Quand le cinéma, l’humour et le théâtre peuls tuent le pulaar-fulfuldé à petit feu
Dans les productions théâtrales, humoristiques ou cinématographiques en Guinée et parfois ailleurs – un schéma se répète, triste et pernicieux. Lorsqu’un personnage est censé représenter une personne instruite, riche, citadine ou « réussie », il parle français. Par contre, lorsqu’il s’agit de montrer un homme ridicule, un villageois maladroit, un bouffon qui tombe avec une poule dans les bras, qui peine à traverser une route ou des personnes qui se battent pour un morceau de viande là, on les fait parler le peul.

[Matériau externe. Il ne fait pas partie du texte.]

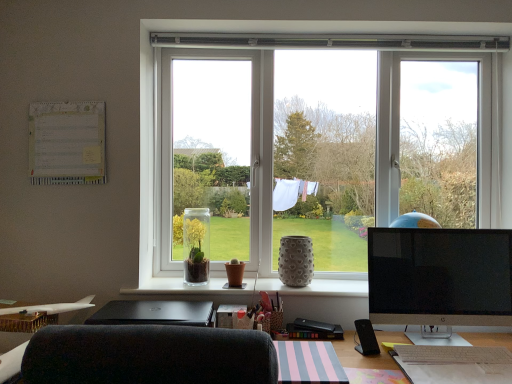 Where is `free spot to the left of gray textured vase at center, which is the 1th vase from right to left`? The image size is (512, 384). free spot to the left of gray textured vase at center, which is the 1th vase from right to left is located at coordinates (264, 286). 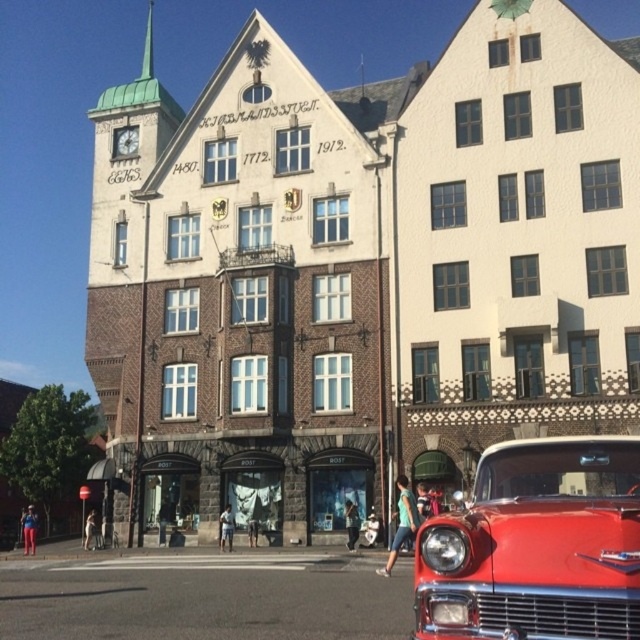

Ce simple choix de mise en scène, répété à l’infini, a des conséquences dévastatrices : il installe l’idée que parler peul, c’est être resté « au village », être en retard, être ignoré, voire inintéressant. Tandis que parler français, c’est être moderne, digne, cultivé, intelligent.
Ce n’est pas qu’un choix artistique : c’est une attaque contre la langue. Et donc, contre l’identité
Le théâtre comme véhicule du mépris linguistique
Oui, le théâtre a le droit de faire rire. Oui, les artistes doivent avoir leur liberté.
Mais à force de toujours utiliser la langue peule comme une caricature, une parodie de la vie « primitive », le théâtre finit par piétiner ce que cette langue représente : la dignité, la richesse, l’histoire de tout un peuple.
Aujourd’hui, dans les rues, les jeunes Peuls n’arrivent même plus à enchaîner cinq phrases limpides dans leur langue.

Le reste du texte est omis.